[Opening Given records section]

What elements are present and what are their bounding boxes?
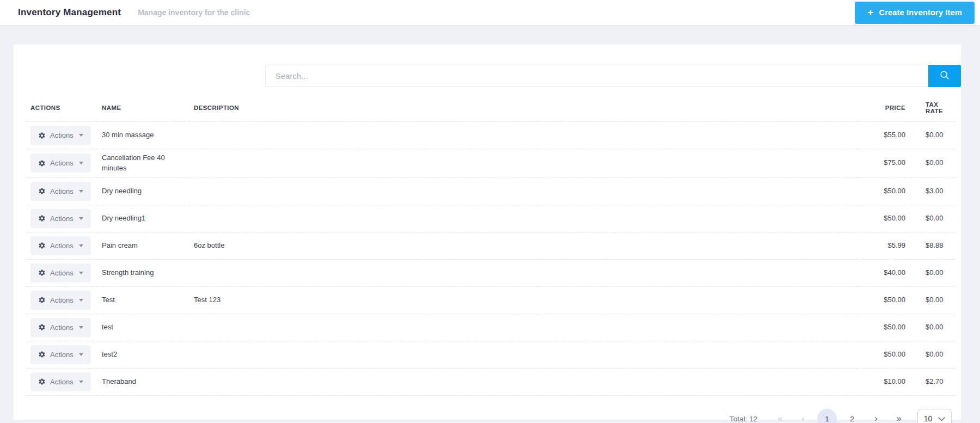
item-tax-rate: $0.00 bbox=[905, 205, 955, 232]
page-size-value: 10 bbox=[924, 414, 933, 423]
plus-icon: + bbox=[867, 7, 873, 17]
create-inventory-item-label: Create Inventory Item bbox=[879, 8, 962, 17]
page-size-dropdown[interactable]: 10 bbox=[917, 409, 952, 423]
pagination-bar: Total: 12 « ‹ 1 2 › » 10 bbox=[14, 409, 952, 423]
item-name: test bbox=[97, 314, 189, 341]
item-name: Strength training bbox=[97, 259, 189, 286]
caret-down-icon bbox=[79, 217, 83, 220]
item-name: 30 min massage bbox=[97, 122, 189, 149]
table-row: Actions 30 min massage $55.00 $0.00 bbox=[26, 122, 955, 149]
row-actions-dropdown-button[interactable]: Actions bbox=[30, 372, 91, 391]
table-row: Actions Dry needling1 $50.00 $0.00 bbox=[26, 205, 955, 232]
item-description: 6oz bottle bbox=[189, 232, 856, 259]
caret-down-icon bbox=[79, 381, 83, 383]
first-page-button[interactable]: « bbox=[771, 409, 789, 423]
item-price: $50.00 bbox=[856, 314, 905, 341]
caret-down-icon bbox=[79, 244, 83, 247]
item-description bbox=[189, 177, 856, 205]
column-header-name: NAME bbox=[97, 96, 189, 122]
table-row: Actions test2 $50.00 $0.00 bbox=[26, 341, 955, 368]
item-description bbox=[189, 149, 856, 178]
item-tax-rate: $0.00 bbox=[905, 259, 955, 286]
gear-icon bbox=[38, 351, 46, 358]
row-actions-label: Actions bbox=[50, 187, 74, 195]
item-tax-rate: $0.00 bbox=[905, 341, 955, 368]
item-name: Theraband bbox=[97, 368, 189, 395]
item-description bbox=[189, 122, 856, 149]
item-description: Test 123 bbox=[189, 286, 856, 314]
inventory-table: ACTIONS NAME DESCRIPTION PRICE TAX RATE … bbox=[26, 96, 955, 396]
chevron-down-icon bbox=[938, 414, 945, 423]
table-row: Actions test $50.00 $0.00 bbox=[26, 314, 955, 341]
item-name: test2 bbox=[97, 341, 189, 368]
item-tax-rate: $2.70 bbox=[905, 368, 955, 395]
search-bar bbox=[265, 65, 961, 87]
item-description bbox=[189, 314, 856, 341]
item-tax-rate: $0.00 bbox=[905, 314, 955, 341]
caret-down-icon bbox=[79, 162, 83, 164]
inventory-card: ACTIONS NAME DESCRIPTION PRICE TAX RATE … bbox=[14, 45, 961, 420]
gear-icon bbox=[38, 378, 46, 385]
gear-icon bbox=[38, 160, 46, 167]
item-description bbox=[189, 368, 856, 395]
row-actions-label: Actions bbox=[50, 269, 74, 277]
table-row: Actions Strength training $40.00 $0.00 bbox=[26, 259, 955, 286]
gear-icon bbox=[38, 132, 46, 139]
row-actions-label: Actions bbox=[50, 296, 74, 304]
item-tax-rate: $0.00 bbox=[905, 286, 955, 314]
create-inventory-item-button[interactable]: + Create Inventory Item bbox=[855, 2, 975, 24]
item-price: $50.00 bbox=[856, 286, 905, 314]
caret-down-icon bbox=[79, 272, 83, 274]
item-price: $50.00 bbox=[856, 341, 905, 368]
item-tax-rate: $8.88 bbox=[905, 232, 955, 259]
row-actions-dropdown-button[interactable]: Actions bbox=[30, 263, 91, 283]
table-row: Actions Cancellation Fee 40 minutes $75.… bbox=[26, 149, 955, 178]
previous-page-button[interactable]: ‹ bbox=[794, 409, 812, 423]
page-title: Inventory Management bbox=[18, 7, 121, 18]
caret-down-icon bbox=[79, 326, 83, 329]
search-button[interactable] bbox=[928, 65, 961, 87]
row-actions-dropdown-button[interactable]: Actions bbox=[30, 318, 91, 337]
item-name: Cancellation Fee 40 minutes bbox=[97, 149, 189, 178]
table-row: Actions Dry needling $50.00 $3.00 bbox=[26, 177, 955, 205]
gear-icon bbox=[38, 214, 46, 222]
gear-icon bbox=[38, 242, 46, 249]
item-price: $10.00 bbox=[856, 368, 905, 395]
page-button-1[interactable]: 1 bbox=[817, 409, 837, 423]
row-actions-dropdown-button[interactable]: Actions bbox=[30, 345, 91, 364]
item-name: Pain cream bbox=[97, 232, 189, 259]
caret-down-icon bbox=[79, 190, 83, 193]
column-header-tax-rate: TAX RATE bbox=[905, 96, 955, 122]
row-actions-label: Actions bbox=[50, 323, 74, 332]
item-name: Test bbox=[97, 286, 189, 314]
row-actions-dropdown-button[interactable]: Actions bbox=[30, 154, 91, 173]
row-actions-label: Actions bbox=[50, 242, 74, 250]
next-page-button[interactable]: › bbox=[867, 409, 885, 423]
search-input[interactable] bbox=[265, 65, 928, 87]
top-bar: Inventory Management Manage inventory fo… bbox=[0, 0, 980, 25]
row-actions-dropdown-button[interactable]: Actions bbox=[30, 236, 91, 255]
row-actions-dropdown-button[interactable]: Actions bbox=[30, 126, 91, 145]
row-actions-dropdown-button[interactable]: Actions bbox=[30, 209, 91, 228]
item-price: $5.99 bbox=[856, 232, 905, 259]
row-actions-label: Actions bbox=[50, 214, 74, 223]
column-header-price: PRICE bbox=[856, 96, 905, 122]
gear-icon bbox=[38, 269, 46, 277]
gear-icon bbox=[38, 187, 46, 195]
item-name: Dry needling bbox=[97, 177, 189, 205]
caret-down-icon bbox=[79, 299, 83, 302]
caret-down-icon bbox=[79, 353, 83, 356]
search-icon bbox=[939, 70, 950, 82]
caret-down-icon bbox=[79, 134, 83, 137]
column-header-description: DESCRIPTION bbox=[189, 96, 856, 122]
last-page-button[interactable]: » bbox=[890, 409, 908, 423]
table-row: Actions Pain cream 6oz bottle $5.99 $8.8… bbox=[26, 232, 955, 259]
row-actions-label: Actions bbox=[50, 378, 74, 386]
row-actions-dropdown-button[interactable]: Actions bbox=[30, 291, 91, 310]
gear-icon bbox=[38, 323, 46, 331]
page-button-2[interactable]: 2 bbox=[842, 409, 862, 423]
item-price: $50.00 bbox=[856, 205, 905, 232]
item-tax-rate: $0.00 bbox=[905, 149, 955, 178]
row-actions-dropdown-button[interactable]: Actions bbox=[30, 182, 91, 201]
row-actions-label: Actions bbox=[50, 159, 74, 167]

[Closing Given records section]

(Problem description): Go through the data and show each line that holds "cream".

(Solution for this exercise):
item-name: Pain cream bbox=[97, 232, 189, 259]
table-row: Actions Pain cream 6oz bottle $5.99 $8.8… bbox=[26, 232, 955, 259]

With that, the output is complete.